Hashes

We've just met a very powerful object for storing information in the program world - instances of the Array class.

Arrays are great for storing objects, but they get harder to understand the more objects they contain. For example, what does each element in the following array mean?

important_program_information = [0, "Hello", ["Tommy", 1.17]]

Moreover, reading elements from arrays using [] gets harder to understand as the array grows in complexity:

teams_with_substitutes = [[["Jim", "Yasmin", "Audrey"], ["Alex", "Mustafa"]], [["Pyotr", "Canace"], ["Xi"]]]

team_1_substitutes = teams_with_substitutes[0][0][1]
team_2_players = teams_with_substitutes[1][0][0]

And it's a pain to read. Remember how important naming is for helping other programmers understand your program - what does [0][0][1] mean? How is it different from [1][0][0]?

Is there a solution? Sure there is, the Hash class and its instances 'hashes'.

From arrays to hashes

Arrays and hashes are similar in that they both contain lists of elements. The main difference is that:

  • The elements of an array are identified only by their location within the array (their index).
  • Elements of a hash are identified by a key.

Remember how variables are names for objects? In programming, we sometimes refer to these names as keys and the objects they reference as values. Together, they make a 'key-value pair'. A hash is a collection of key-value pairs.

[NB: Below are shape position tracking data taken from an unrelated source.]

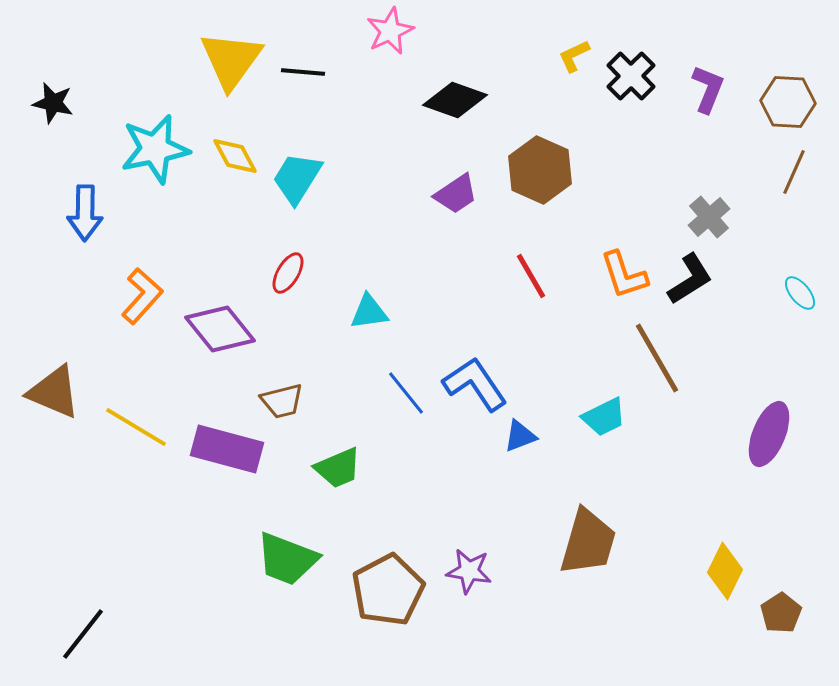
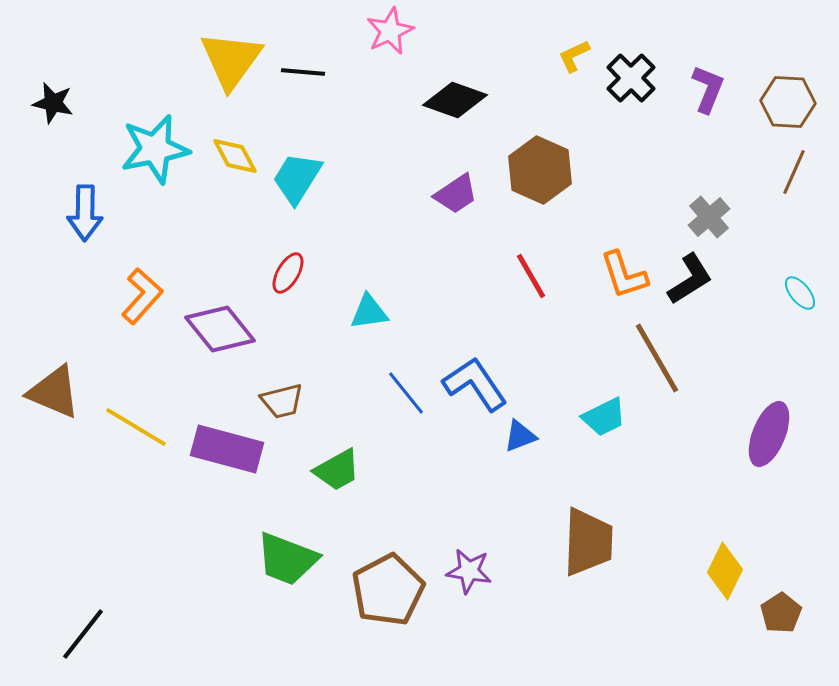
black cross at (631, 76): moved 2 px down
green trapezoid at (338, 468): moved 1 px left, 2 px down; rotated 6 degrees counterclockwise
brown trapezoid at (588, 542): rotated 14 degrees counterclockwise
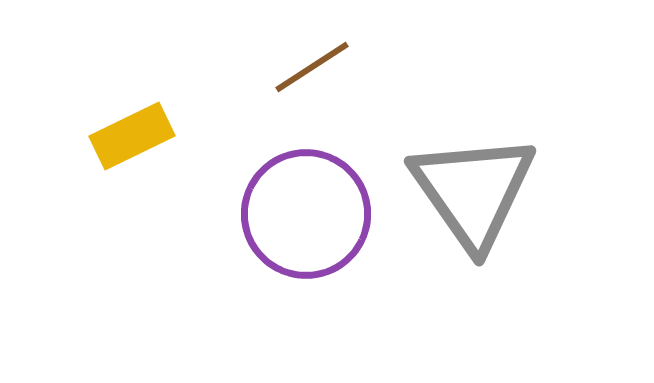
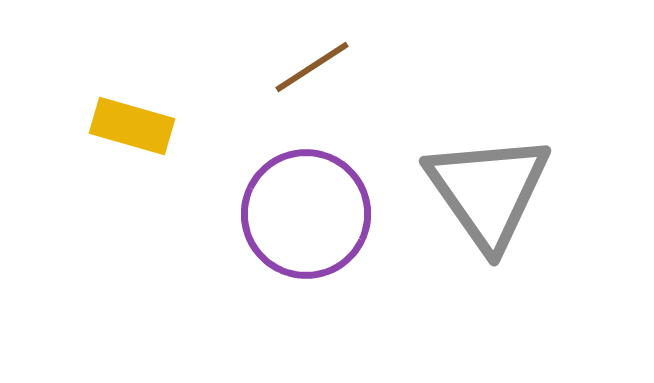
yellow rectangle: moved 10 px up; rotated 42 degrees clockwise
gray triangle: moved 15 px right
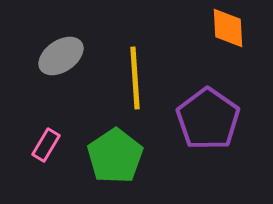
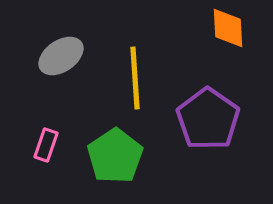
pink rectangle: rotated 12 degrees counterclockwise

Arrays actually work similarly, but they use indices as their keys. That is, the first element of an array has an index of 0. The second has an index of 1. Given an array, you can ask it for the value with key 0 in the following way:

# Given an array
array = [1, 2, 3]

# Read value with key 0
array[0]

And you can tell the array to set the value at key 0 in the following way:

# Given an array
array = [1, 2, 3]

# Set the value with key 0
array[0] = 999

# Return the array
array

So, for arrays you can only use integers as keys. 0, 1, 2, and 550 are all valid array keys.

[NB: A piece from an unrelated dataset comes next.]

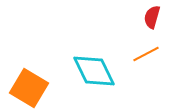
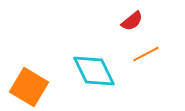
red semicircle: moved 20 px left, 4 px down; rotated 145 degrees counterclockwise
orange square: moved 1 px up
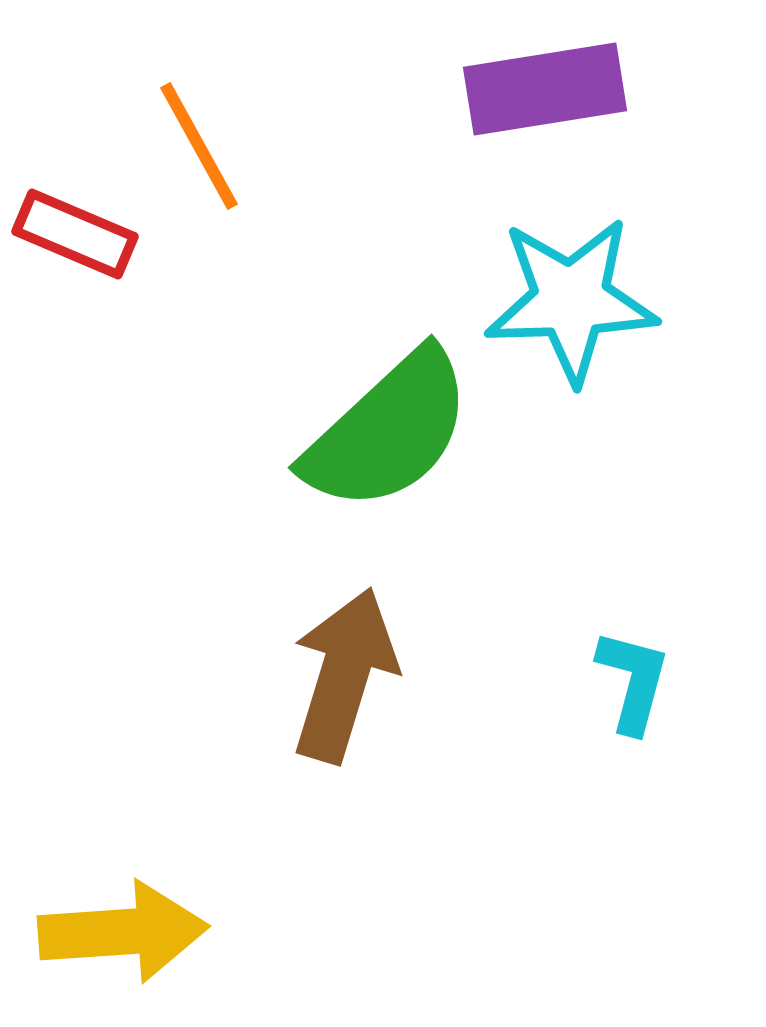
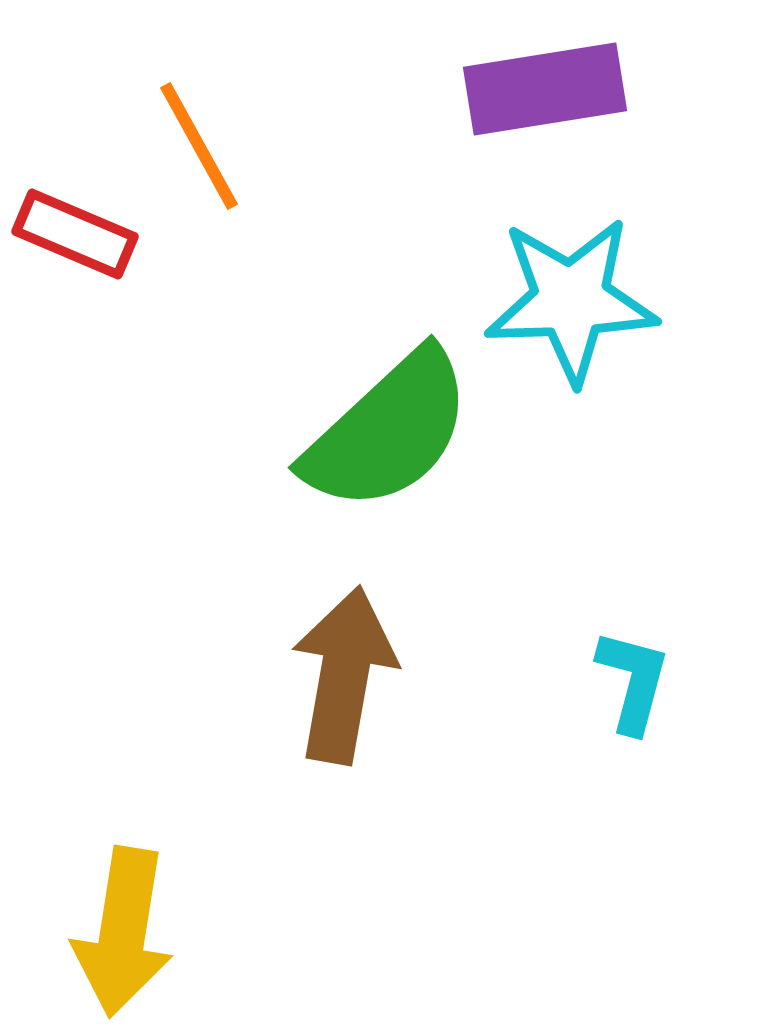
brown arrow: rotated 7 degrees counterclockwise
yellow arrow: rotated 103 degrees clockwise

For hashes, we commonly use strings as keys instead:

favourite_things = { "sport" => "tennis", "food" => "chunky bacon" }

Even more commonly than strings, we'll use symbols. Symbols are a special and very widespread object in Ruby. They are similar to strings, except they're immutable – they can't be changed once they've been set. To write a symbol, add a semicolon : before its name :my_symbol.

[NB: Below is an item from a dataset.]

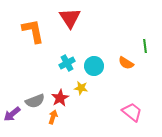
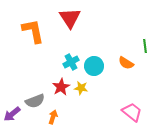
cyan cross: moved 4 px right, 1 px up
red star: moved 1 px right, 11 px up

Since we rarely want to change the keys in a hash, symbols are a perfect choice:

favourite_things = { :sport => "tennis", :food => "chunky bacon" }

Though symbols and strings are most commonly used, Hashes can use any object as a key:

hash = { ['an', 'array', 'object'] => 1, 44.2 => 2, Object.new => 3 }

Values inside a hash are accessed in the same way as arrays, with the [] function. This is why strings and symbols are most common, they make our code easy to read:

favourite_things = { "sport" => "tennis", "food" => "chunky bacon" }

favourite_things["sport"]

We can also update them in a similar way to arrays:

favourite_things = { "sport" => "tennis", "food" => "chunky bacon" }

favourite_things["food"] = "pizza"

You can ask a string to fetch its equivalent symbol very easily, by sending the string the message to_sym (like how to_f worked for integers and floats).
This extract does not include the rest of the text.